Astronomy is in a golden age. News media are constantly reporting about new discoveries from outer space and many Nobel Prizes have been awarded to astronomical findings and applications in recent years. Here the question arises why all that research is necessary and what is the benefit for us, the human civilization. In this article I discuss the link between space exploration and the progress of human society. I start right here, in our Solar System, and how current developments changed our understanding of our immediate space environment.
Imagine believing something about yourself for many years. You’re comfortable, even confident, in who you are.
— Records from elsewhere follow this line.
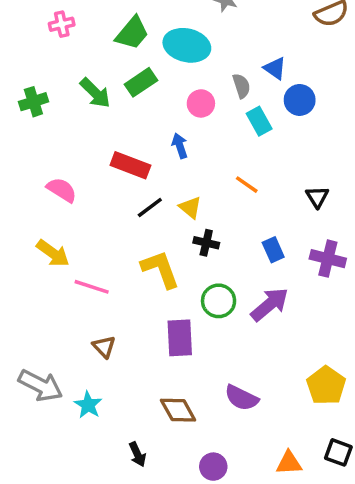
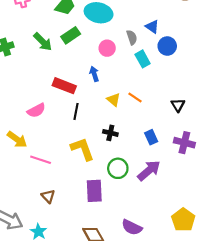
pink semicircle: (62, 190) -> (36, 110), moved, turned 120
black line: (150, 207) -> (76, 111), turned -42
yellow triangle: (190, 207) -> (114, 100), moved

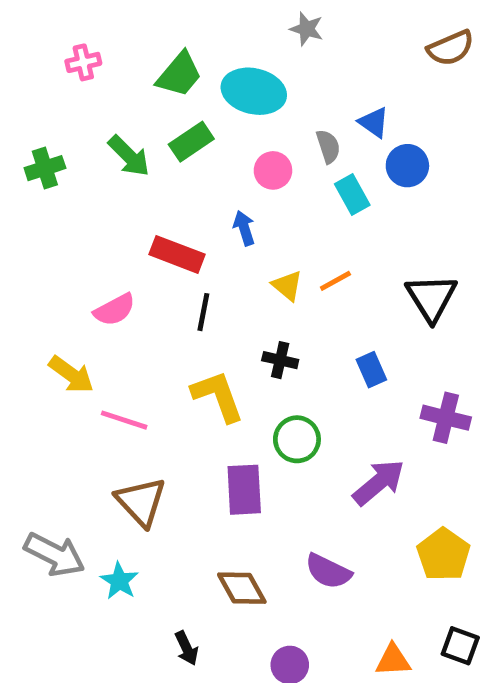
orange line: (135, 98) -> (335, 281), turned -64
black triangle: (178, 105) -> (431, 298), size x1.6
purple cross: (184, 143) -> (446, 418), moved
purple arrow: (149, 170) -> (379, 483), moved
brown triangle: (48, 196) -> (141, 502), size x1.6

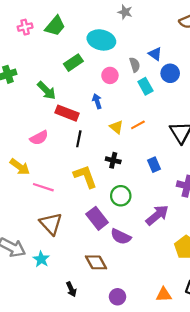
green trapezoid: (179, 74) -> (55, 26), moved
green arrow: (129, 156) -> (47, 90), moved
purple rectangle: (244, 490) -> (97, 218), turned -35
purple semicircle: (328, 571) -> (121, 237), moved

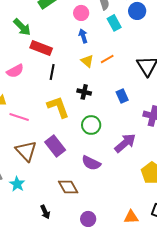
blue arrow: (97, 101) -> (83, 36), moved
purple rectangle: (97, 218) -> (55, 146), moved

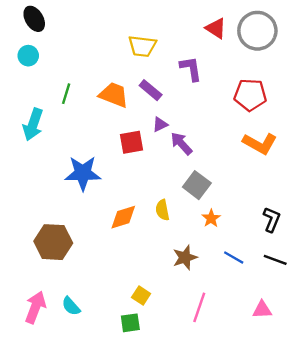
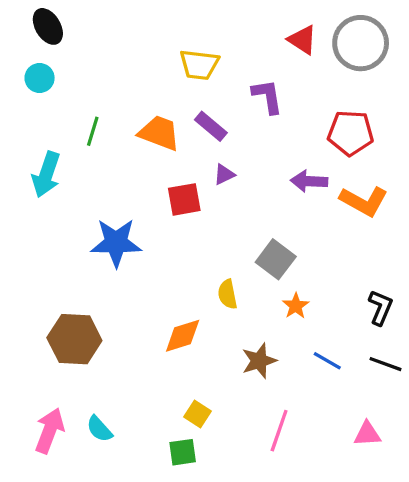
purple arrow: (181, 144) -> (309, 181), moved, turned -45
orange diamond: (123, 217) -> (183, 336), moved

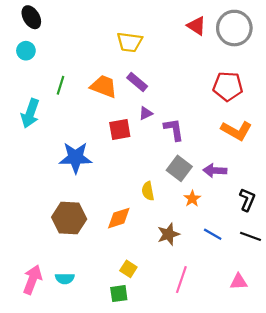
purple L-shape: (267, 96) -> (174, 130), moved
purple arrow: (309, 181) -> (215, 171), moved
brown hexagon: (74, 339) -> (69, 218), moved
cyan semicircle: (99, 429) -> (65, 279), turned -48

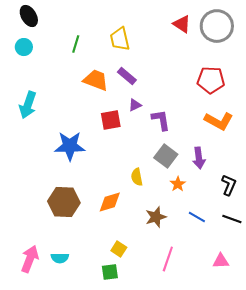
yellow trapezoid: (130, 42) -> (120, 39), turned 70
green line: (60, 85) -> (76, 44), moved
purple arrow: (215, 171) -> (199, 158), turned -100

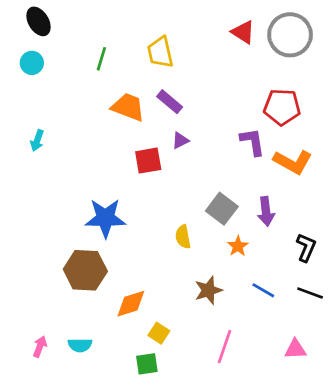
cyan arrow: (28, 105) -> (37, 140), size x0.6
purple L-shape: (161, 120) -> (253, 142), moved
blue star: (70, 146) -> (105, 218), moved
orange diamond: (110, 202) -> (131, 304), moved
pink arrow: (30, 259) -> (40, 347), size x0.6

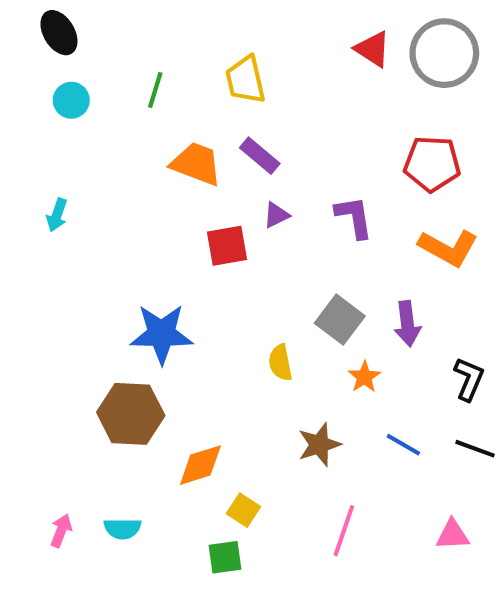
cyan circle: (32, 63) -> (71, 100), moved
purple L-shape: (253, 142) -> (354, 217), moved

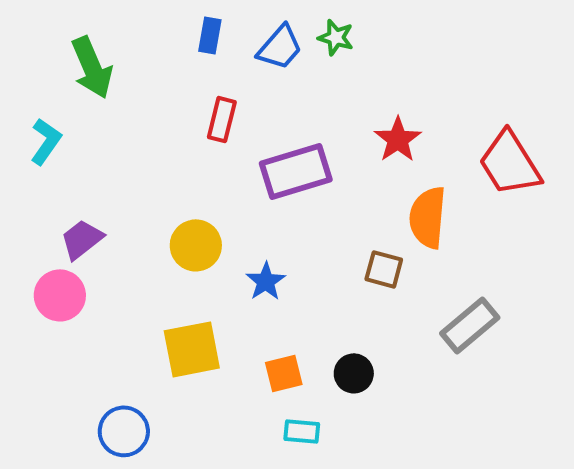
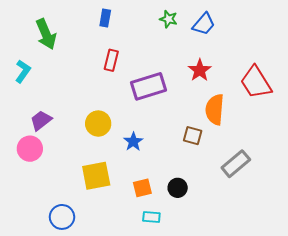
blue trapezoid: (280, 48) -> (204, 24), moved

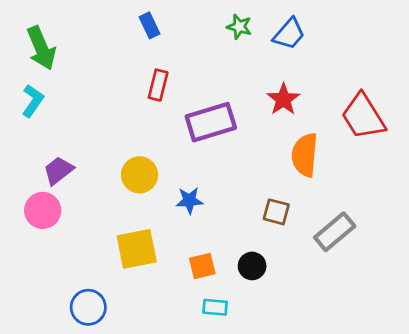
blue rectangle: (105, 18) -> (150, 25), turned -36
green arrow: (46, 34) -> (41, 48), moved
brown square: (193, 136) -> (276, 212), moved
blue star: (133, 142) -> (189, 200), turned 30

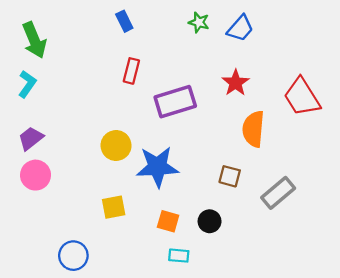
purple trapezoid: (58, 171) -> (31, 138), moved
blue star: (189, 200) -> (157, 167), size x1.8
yellow square: (137, 249) -> (114, 207), size x0.7
orange square: (202, 266) -> (168, 221), turned 30

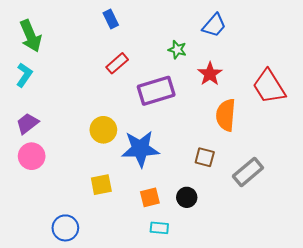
green star: (199, 22) -> (177, 50), moved
red rectangle: (131, 71) -> (117, 63), turned 35
orange square: (168, 221) -> (150, 197), turned -30

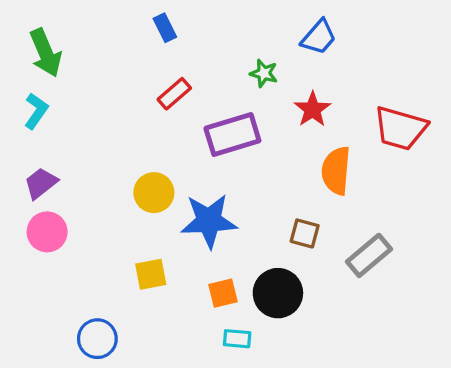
red trapezoid: (269, 87) -> (400, 128), turned -42
black circle: (187, 197) -> (278, 293), size x1.6

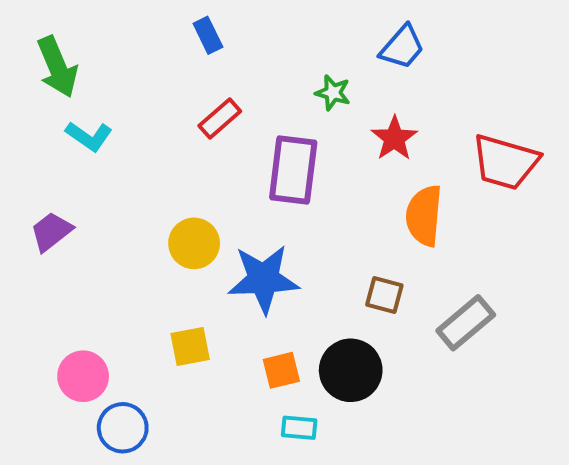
cyan L-shape: (36, 111) -> (89, 136), moved, turned 90
purple rectangle: (232, 135) -> (293, 170), turned -66
pink circle: (47, 232) -> (83, 376), moved

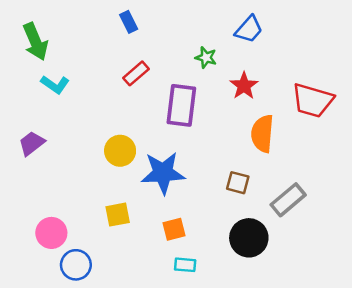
black circle: (351, 370) -> (249, 238), moved

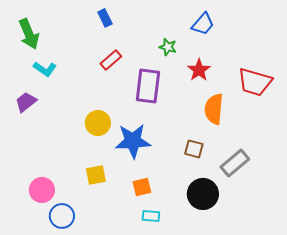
purple trapezoid: (32, 143) -> (26, 102), moved

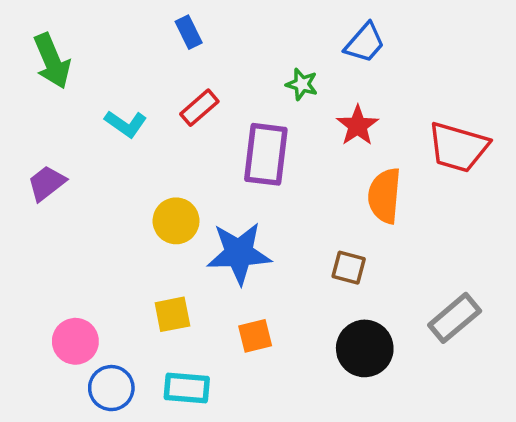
cyan L-shape: (45, 69) -> (126, 124), moved
gray rectangle: (235, 163) -> (455, 318), moved
cyan rectangle: (151, 216) -> (187, 388), moved, size x1.4

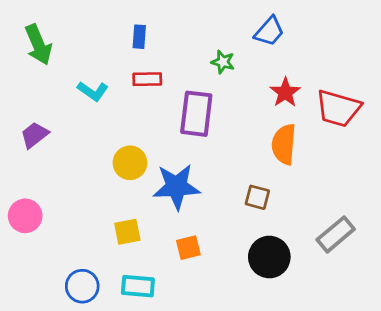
blue rectangle: (189, 32) -> (139, 37), moved, turned 30
red rectangle: (199, 108) -> (147, 79), turned 40
red star: (358, 126) -> (285, 92), moved
pink circle: (75, 341) -> (25, 216), moved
Then imagine one day waking up to have others tell you “not so fast, you may not be what you think you are.” Your whole world changes in an instant.
That’s sort of what happened to Pluto – what was once the ninth and farthest planet from our host star named the Sun – when scientists re-categorized the celestial object at the 2006 General Assembly of the International Astronomical Union (IAU) in Prague (Czech Republic). Now astronomers have discovered several other dwarf planets like Pluto, and they are even more remote and larger than Pluto. Moreover, astronomers predicted that there may be yet a probably real gas-giant planet beyond Pluto – the newly-named Planet Nine – which has been featured in news reports all across our host planet, the Earth.
You might be wondering “why should I care how Pluto is categorized? How does discovering a new planet have any relevance to my daily life?”
Those are valid questions – after all, it’s our nature to ask “why does all of this matter?”
The simple answer is that the study of our universe is, in part, the study of ourselves. It’s the oldest science; we have been observing the night sky and wondering about what was out there, and what our place is in the world – since humans began walking on this planet. And not much has changed – just look around today and you’ll see just how much astronomy has impacted our lives.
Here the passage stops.